Presumably, Foley Beach, the archbishop of the non-Anglican church with the presumptuous title of The Anglican Church in North America, has not been invited since the letter went only to the primates (if he had been we would certainly know it). He is not a primate of the Anglican Communion and his church is not a province or any part of the Anglican Communion. It is a separate denomination, which the ABC made clear long ago.

However, Foley was invited to attend the January 2016 "gathering" but without vote. I have written to Lambeth Palace to ask if Foley will be invited this year. I will post the answer on this blog as soon as I receive one.

ABC said in his letter of 28 November 2016, that the agenda for the Oct. 2017 meeting would be composed in advance through consultation with the primates. This means that a list of topics for discussion and decision will be made which the primates will have to follow. One can only assume that the subject of the "consequences" imposed on the Episcopal Church last year will come up. Let us hope that the agenda will be publicized in advance of the meeting.

Last year's primates' gathering was a turning point for the Anglican Communion. Threat of schism on the part of the fundamentalist-oriented GAFCON and Global South primates had loomed over the Communion for years. However, ABC dominated the gathering and skillfully guided the primates into "togetherness." The GAFCON/GS coalition, that actually has the majority of the members of the Communion (24 of the 38 provinces are in Global South) backed down. They could come up with only 15 votes to expel the Americans.
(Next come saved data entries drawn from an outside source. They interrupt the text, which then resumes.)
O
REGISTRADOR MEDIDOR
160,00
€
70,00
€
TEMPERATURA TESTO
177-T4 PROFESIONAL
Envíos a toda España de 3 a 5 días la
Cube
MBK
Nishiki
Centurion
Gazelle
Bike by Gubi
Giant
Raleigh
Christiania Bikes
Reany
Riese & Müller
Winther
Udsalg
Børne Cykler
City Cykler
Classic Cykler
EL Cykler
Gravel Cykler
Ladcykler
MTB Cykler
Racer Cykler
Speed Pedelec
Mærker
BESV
They agreed to a weak compromise of "consequences" that turned out to be meaningless and powerless but provided a face-saving device for the anti-homosexual-rights primates. 

The GAFCON primates met again in Nairobi in April of 2016 and although made a very angry blast at the Episcopal Church, did not threaten to break up the Communion. Global South met in October in Cairo as only 16 of the 24 provinces showed up. The attendees likewise did not threaten to break up the Communion and seemed content to issue a blistering over-the-top denunciation of same-sex unions, perhaps as a warning to the many provinces moving in that direction in the wake of the Canadian and American reforms for equal rights and inclusion of homosexuals. This statement was really a desperate rear-guard action in a war they know they have already lost. The world is moving on in its march of human rights.
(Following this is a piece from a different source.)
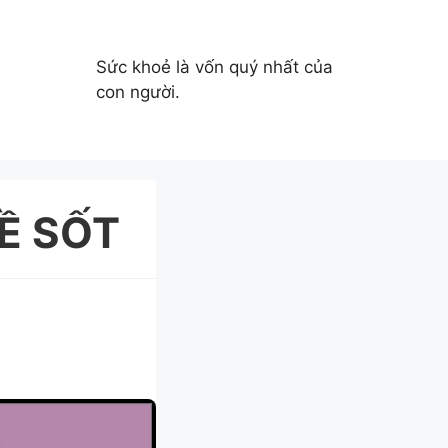
Sức khoẻ là vốn quý nhất của
con người.
Ề SỐT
The subject of punishment for the Episcopal Church is likely to come up in the October primates' meeting and, of course, the ABC is well aware of this. If he proves once again that he is the shrewd and skillful unifying force of the Anglican Communion, as he did last January, all will be well. So far, so good, as shown in his letter to the primates of last November 28. The grand old worldwide Anglican Communion is together whether walking or riding.